Reference standards from Restek were used for calibration (VOA Standard Kit #1-3 + Vinylchloride, cat. No. # 567783, #567784, #567785, #567787)
A 60 m x 0.25 mm x 1.4 μm Restek Rxi-624Sil MS was chosen as GC-Column (cat. No. # 13869)
Headspace Sampler settings
Oven temp.: 80°C Manifold temp.: 120°C Transferline temp.: 200°C Incubation time: 30 min Aux pressure: 1 bar Nitrogen Pressure equilibration: 0.2 min Injection time: 30 s Injection mode: Standard Vial Venting: Ja (yes?) Injection volume: 1 mL Sample volume: 10 mL Vial volume: 20 mL
GC Settings
Oven program: 40 °C (1 min) -> 4 °C/min -> 120 °C (5 min) -> 4 °C/min -> 140 °C (4 min) -> 25 °C/min -> 280 °C (4.4 min) Injector temp.: 200 °C Carrier gas flow: 1.2 mL/min Helium Split ratio: 1:10
Mass Spec. settings
Ionisation mode: EI Ion source temp.: 200 °C Transferline temp.: 250 °C Data sampling rate: 5 spectra/sec, full scan
Compounds and Target Ions as discussed in the DIN Group (Tab. 1)

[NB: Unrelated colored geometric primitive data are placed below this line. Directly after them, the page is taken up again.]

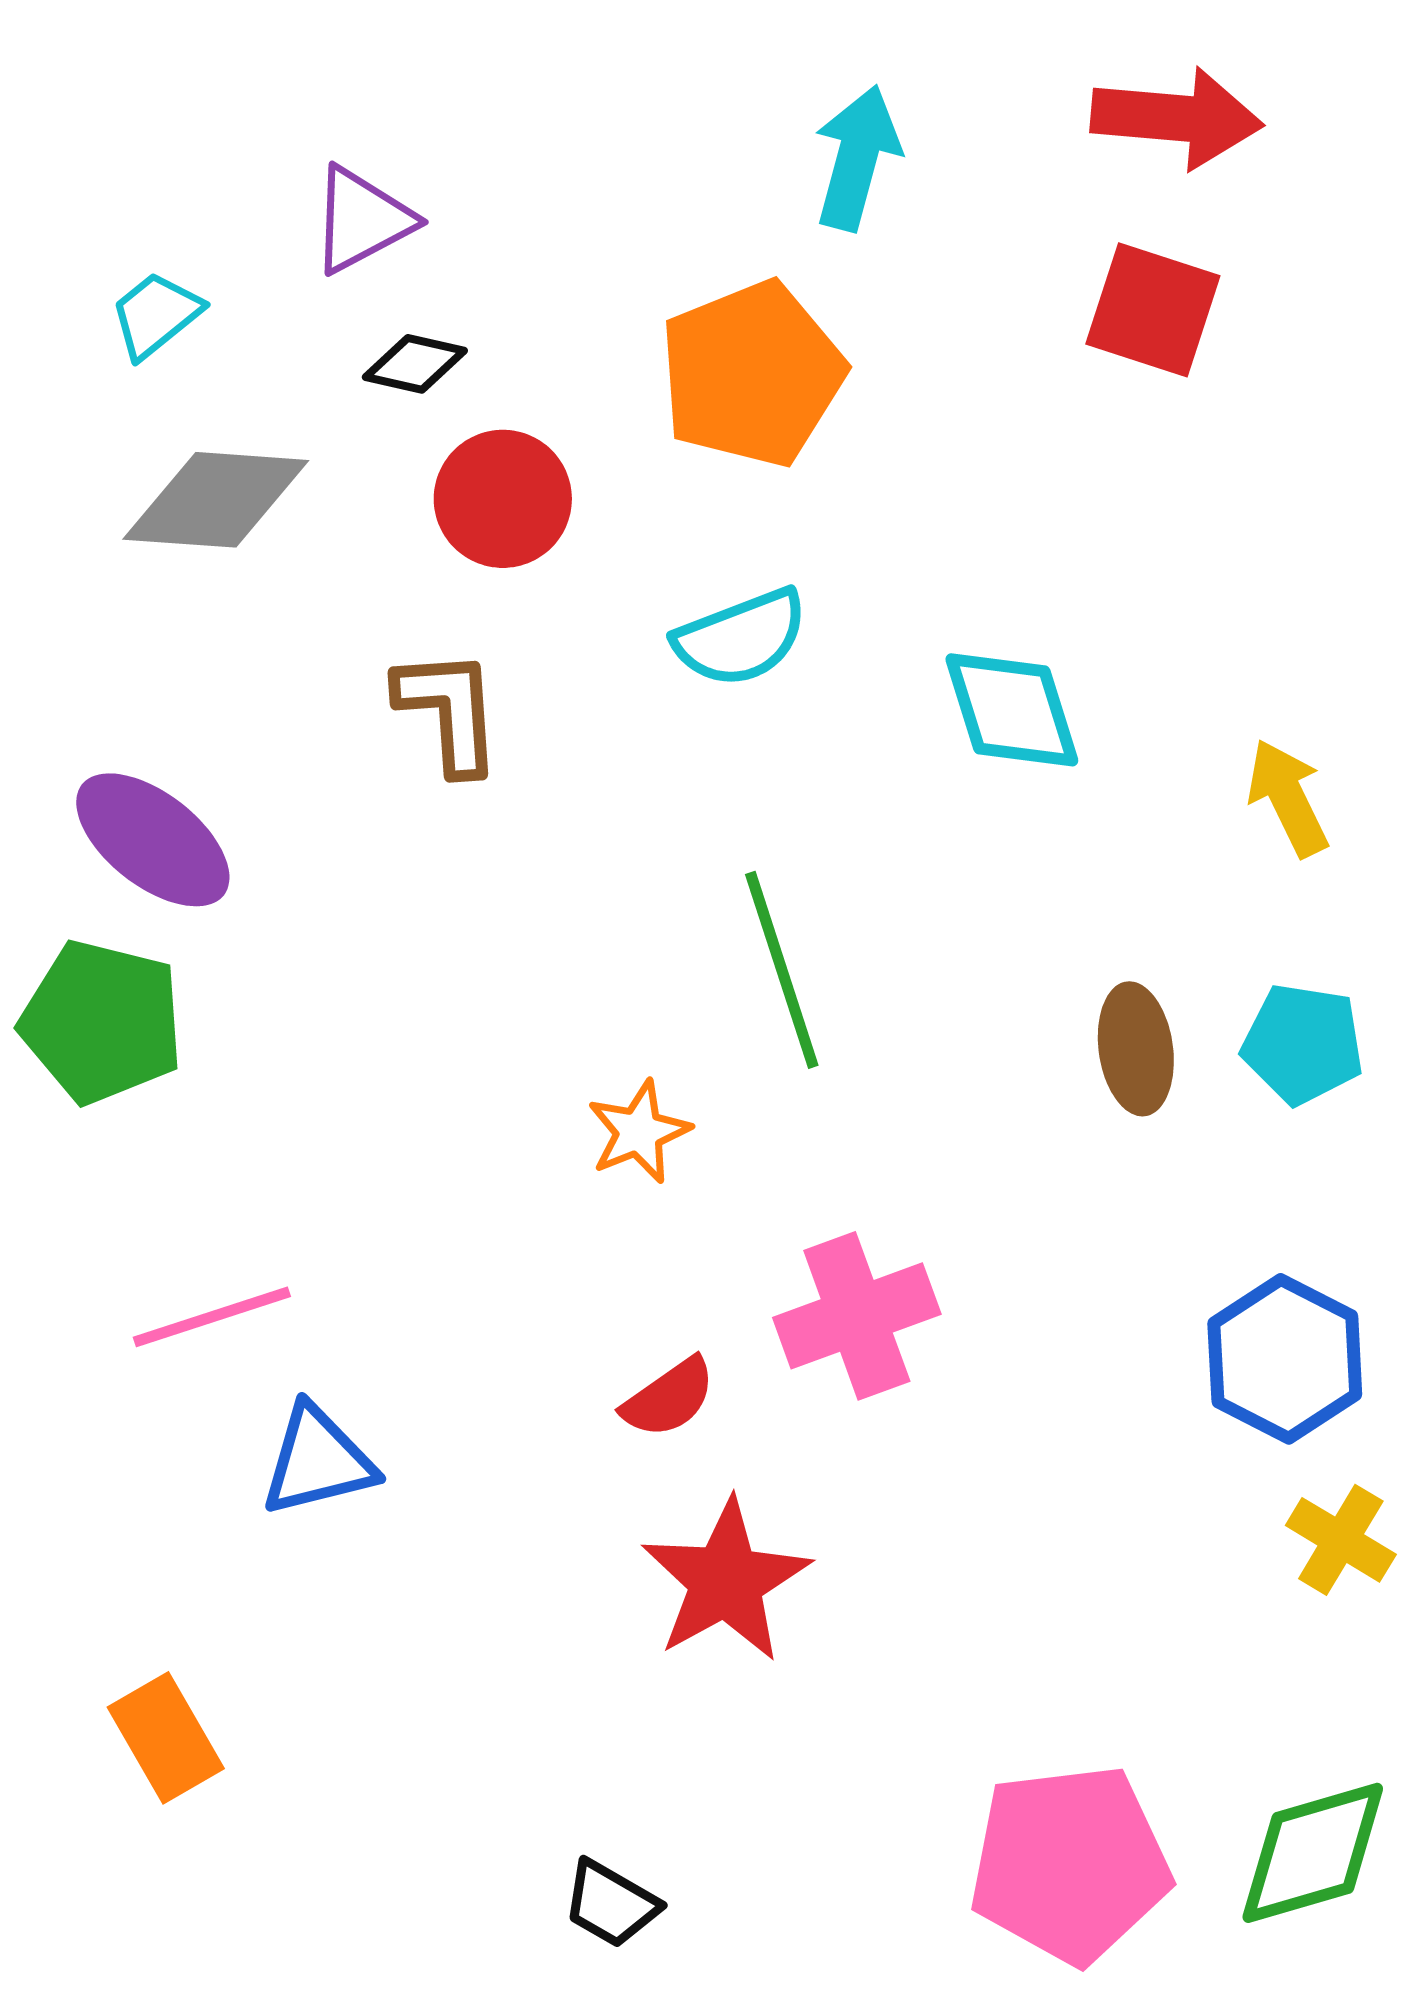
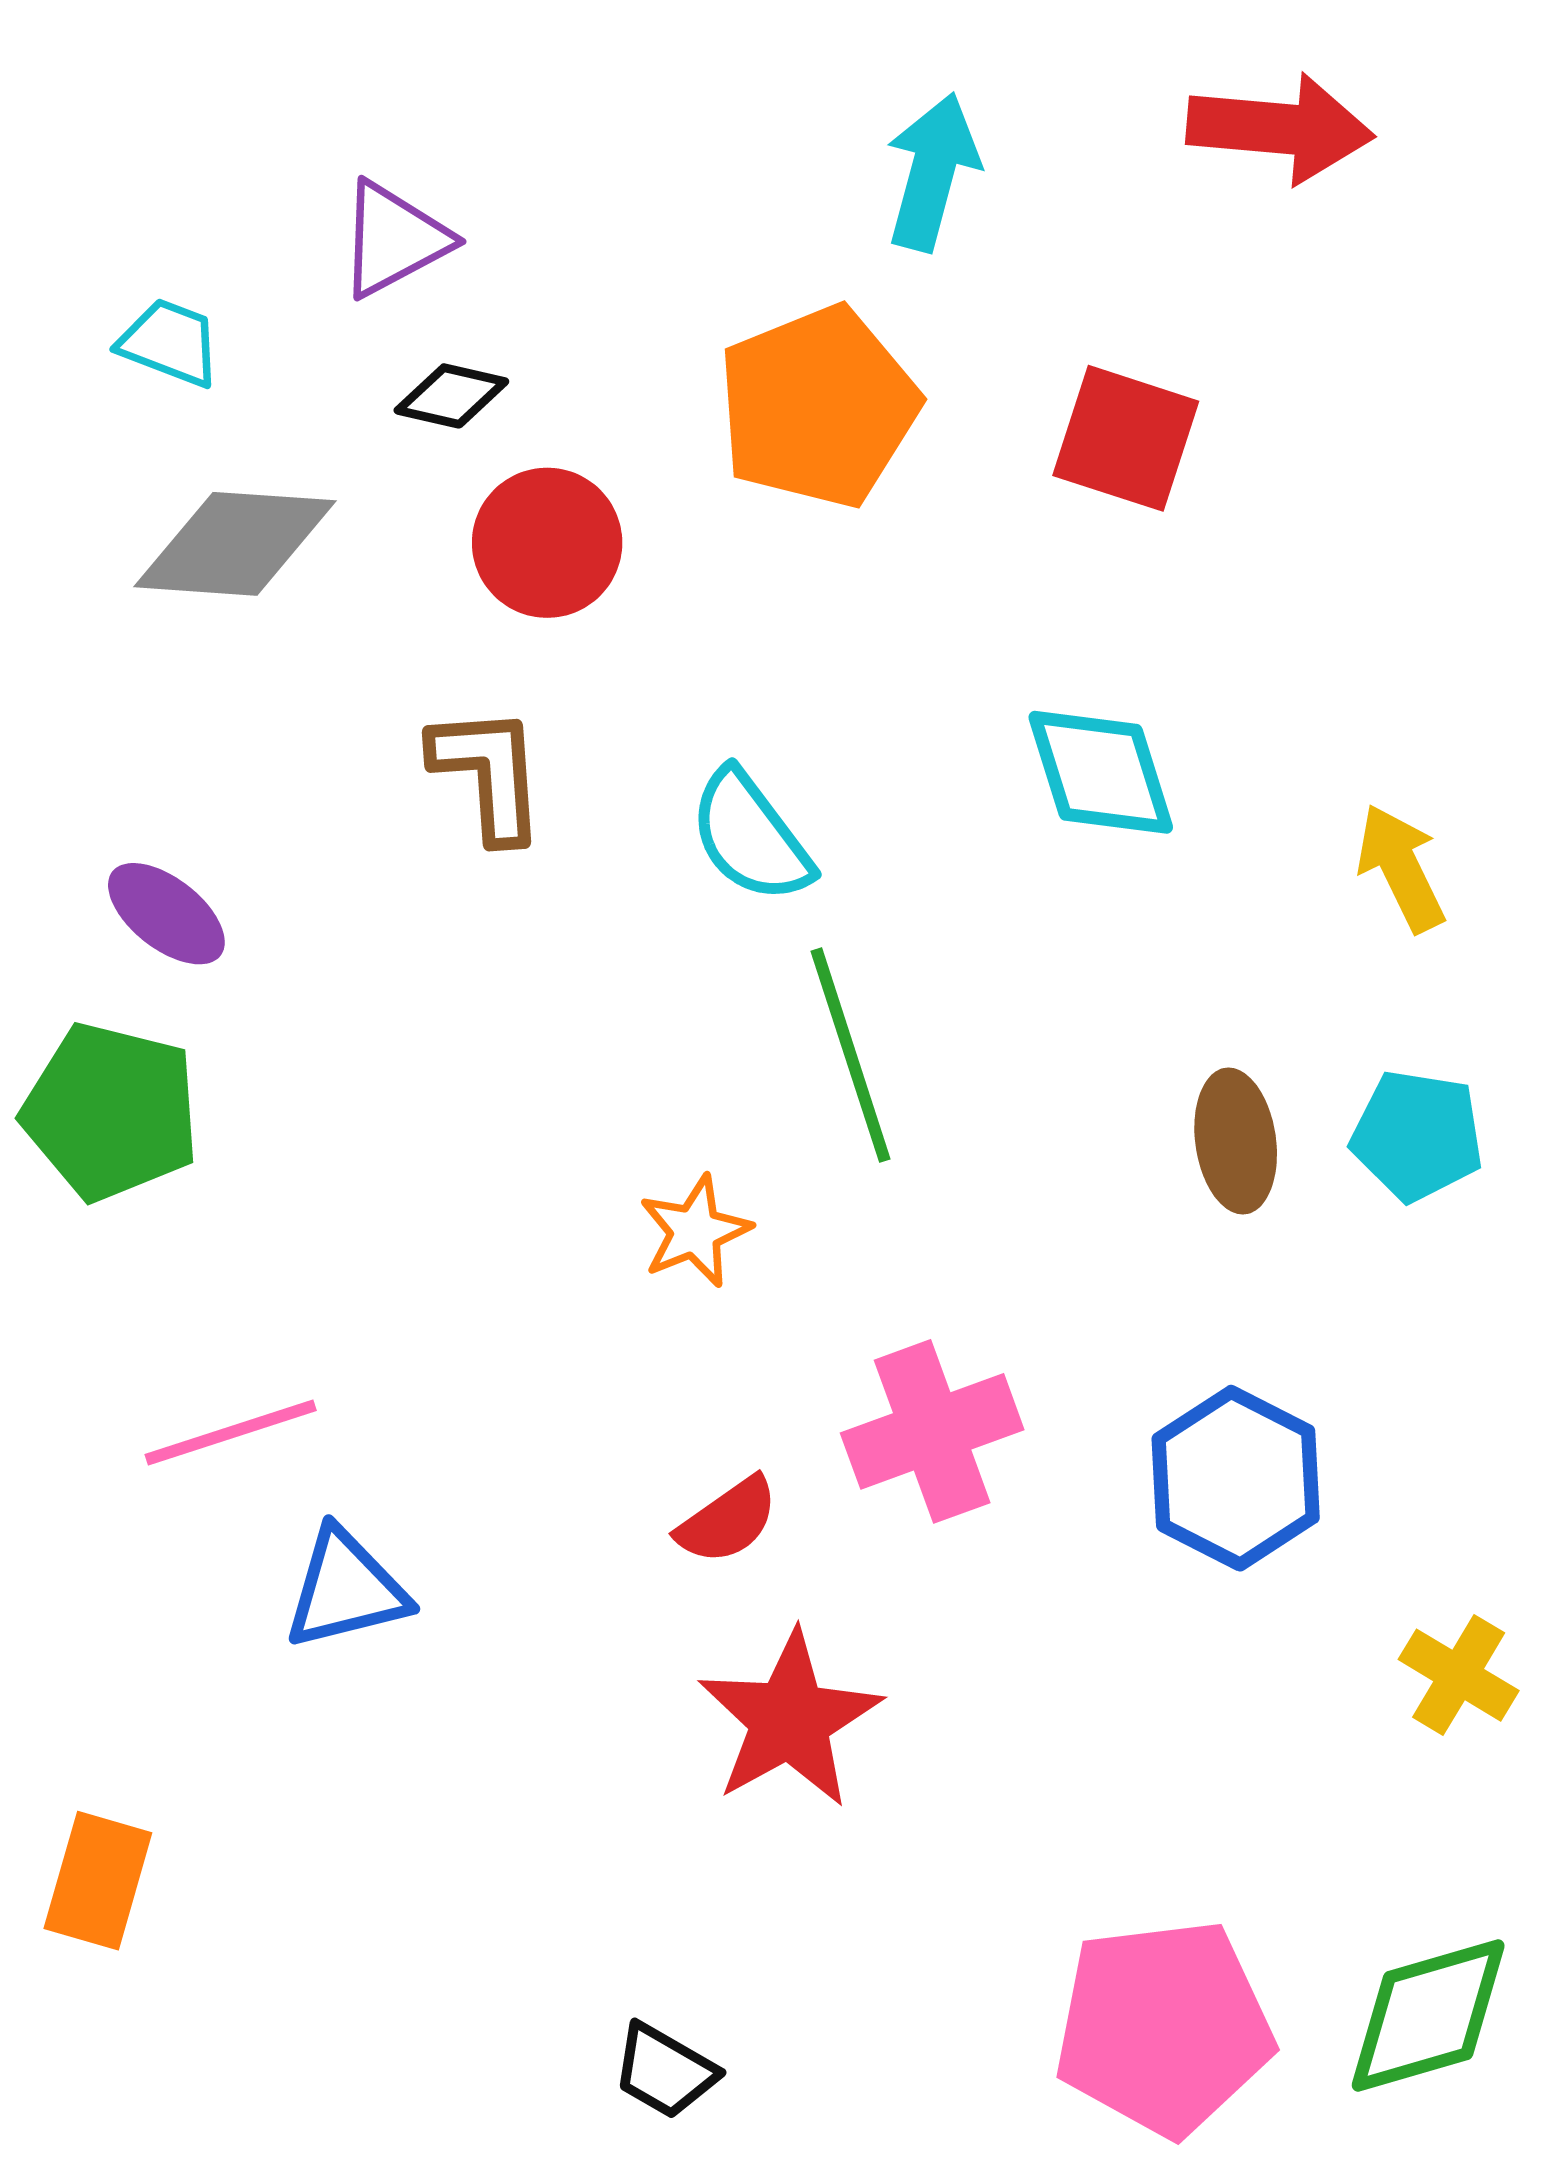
red square: (1153, 310) -> (1126, 438), moved
cyan trapezoid: (156, 315) -> (170, 343), turned 60
cyan semicircle: (741, 638) -> (751, 836), moved, turned 74
purple ellipse: (153, 840) -> (166, 914), size x0.7
blue hexagon: (1285, 1359) -> (1236, 1478), moved
orange rectangle: (166, 1738) -> (98, 1881), moved, turned 46

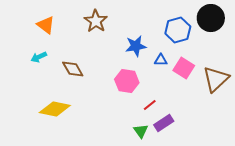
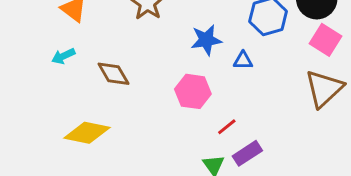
pink square: (184, 68) -> (326, 40), moved

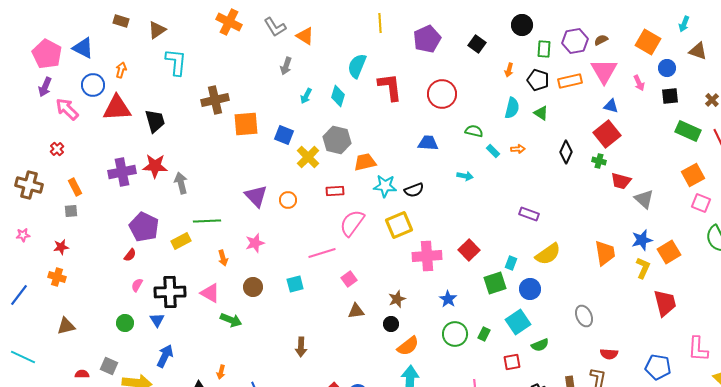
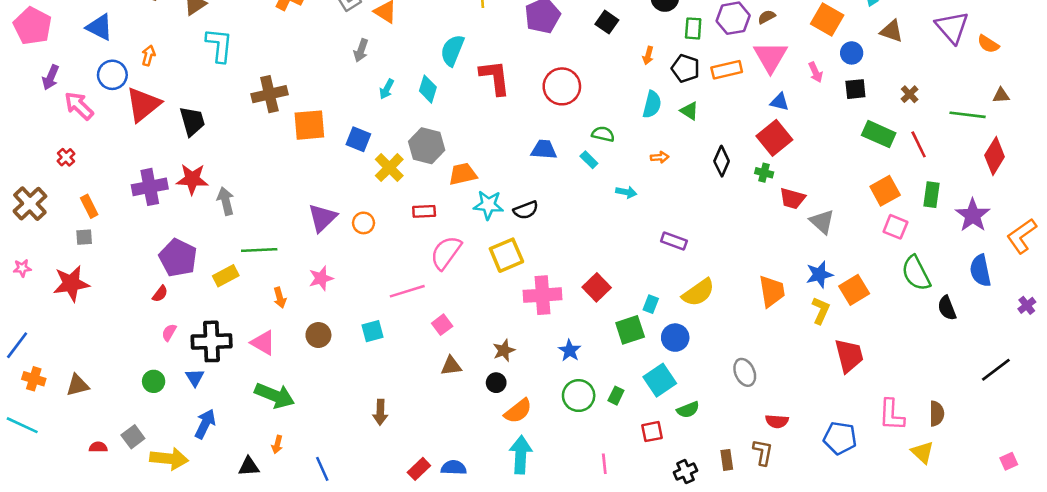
pink pentagon: (47, 54) -> (33, 26), moved
red triangle: (117, 108) -> (143, 104), turned -36
cyan rectangle: (493, 151) -> (589, 160), moved
cyan arrow: (465, 176) -> (626, 192), moved
brown cross: (29, 185) -> (30, 204), turned 32
purple triangle: (256, 196) -> (322, 218), turned 30
red star: (61, 247) -> (71, 283), size x1.8
orange cross: (57, 277) -> (34, 379), moved
green arrow: (231, 320) -> (275, 396), moved, size x1.4
gray square: (109, 366) -> (133, 437), turned 30

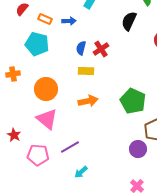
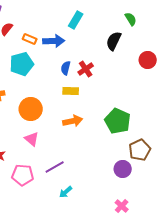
blue arrow: (69, 21) -> (54, 41), size x1.5
cyan pentagon: (37, 44) -> (22, 64), turned -30
pink triangle: (47, 119) -> (32, 139), size x0.7

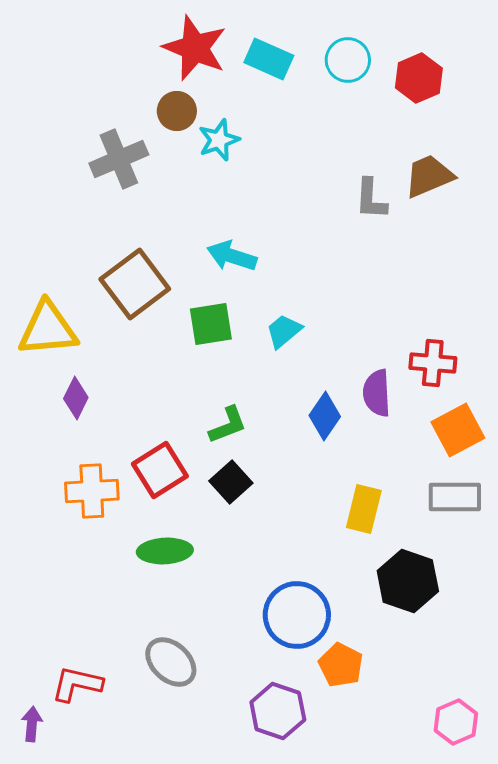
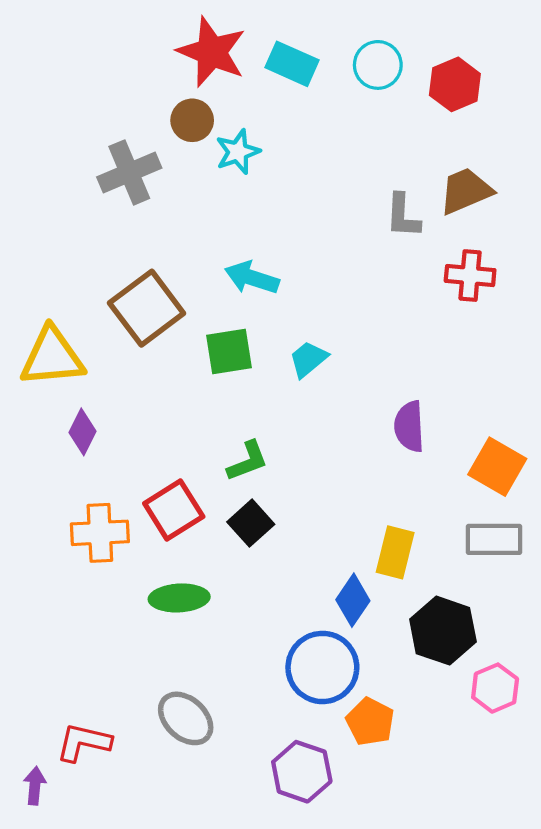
red cross: (433, 363) -> (470, 276), moved
blue diamond: (325, 416) -> (353, 600), moved
orange square: (458, 430) -> (497, 467), turned -32
pink hexagon: (456, 722) -> (495, 688), moved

Compound | target ion | qualifier 1 | qualifier 2 |
Dichloromethane | 84 | 86 | 49 |
Trichloromethane | 83 | 85 | 47 |
1,1,1-Trichloroethane | 97 | 99 | 117 |
Tetrachloromethane | 117 | 119 | 121 |
Trichloroethene | 130 | 95 | 132 |
1,1,2-Trichloroethane | 97 | 83 | 99 |
Tetrachloroethene | 166 | 129 | 164 |
1,1-Dichlorethane | 63 | 83 | 65 |
1,1-Dichloroethene | 61 | 96 | 63 |
1,2-Dichloroethane | 62 | 64 | 98 |
1,2-Dichloropropane | 63 | 62 | 76 |
2,3-Dichloropropene | 75 | 110 | 77 |
Hexachloroethane | 117 | 201 | 119 |
1,1,2-Trichlorotrifluoroethane | 101 | 151 | 103 |
Chloroprene | 53 | 88 | |
Hexachlorobutadiene | 225 | 260 | 227 |
1,2-Dibromomethane | 107 | 109 | |
1,2-Dichlorobenzene | 146 | 111 | 148 |
1,3-Dichlorobenzene | 146 | 111 | 148 |
1,4-Dichlorobenzene | 146 | 111 | 148 |
1,2,3-Trichlorobenzene | 180 | 145 | 182 |
1,2,4-Trichlorobenzene | 180 | 145 | 182 |
1,3,5-Trichlorobenzene | # | # | # |
Vinylchloride | 62 | 64 | 56 |
Allylchloride | # | # | # |
cis-1,2-Dichloroethene | 96 | 61 | 98 |
trans-1,2-Dichloroethene | 96 | 61 | 98 |
cis-1,3-Dichloropropene | 75 | 110 | 77 |
trans-1,3-Dichloropropene | 75 | 110 | 77 |
Benzene | 78 | 77 | 50 |
Toluene | 91 | 92 | 65 |
Ethylbenzene | 91 | 106 | |
o-Xylene | 91 | 106 | |
m/p-Xylene | 91 | 106 | |
Styrene | 78 | 104 | |
Chlorobenzene | 112 | 77 | 114 |
2-Chlorotoluene | 91 | 126 | |
3-Chlorotoluene | 91 | 126 | |
4-Chlorotoluene | 91 | 126 | |
Cumol | 105 | 120 | |
n-Propylbenzene | 91 | 120 | |
MTBE | 73 | 57 | 61 |
ETBE | 59 | 87 | 57 |
1,1,1,2-Tetrachloroethane | 131 | 117 | 133 |
1,2,4-Trimethylbenzene | 105 | 120 | |
1,3,5-Trimethylbenzene | 105 | 120 | |
Bromodichloromethane | 83 | 85 | 129 |
Tribromochloromethane | 173 | 175 | 171 |
Dibromochloromethane | 129 | 127 | 131 |
Naphthaline | 128 | 102 | |
Dichlorodiisopropylether | 45 | 121 | |
Biphenyl | 154 | 153 | 76 |
TAME | 55 | 73 | |
Internal Standards | |||
Toluene-D8 | 98 | 100 | |
1,2-Dichloroethane-D4 | 65 | 67 | 102 |
4-Bromofluorobenzene | 175 | 176 | 95 |
First part of the TIC Chromatogram of the new Restek Reference Standard Kit
Second part of the TIC Chromatogram of the new Restek Reference Standard Kit
TIC chromatogram of a doped wastewater sample
TIC Chromatogram of a doped surface water sample
The complete measurements, performed by Axel Semrau GmbH, can be found here:
http://www.axel-semrau.de/en/Downloads.html
A complete analysis of the described round robin will be part of the validation documents of the DIN 38407-43, possibly in final form at the end of this year.
Restek Corp. wants to thank Mrs. Brüll-Pehl and her laboratory staff for the intensive and successful collaboration and Dr. Rüdiger Kohl, Axel Semrau GmbH, for performing the shown measurements.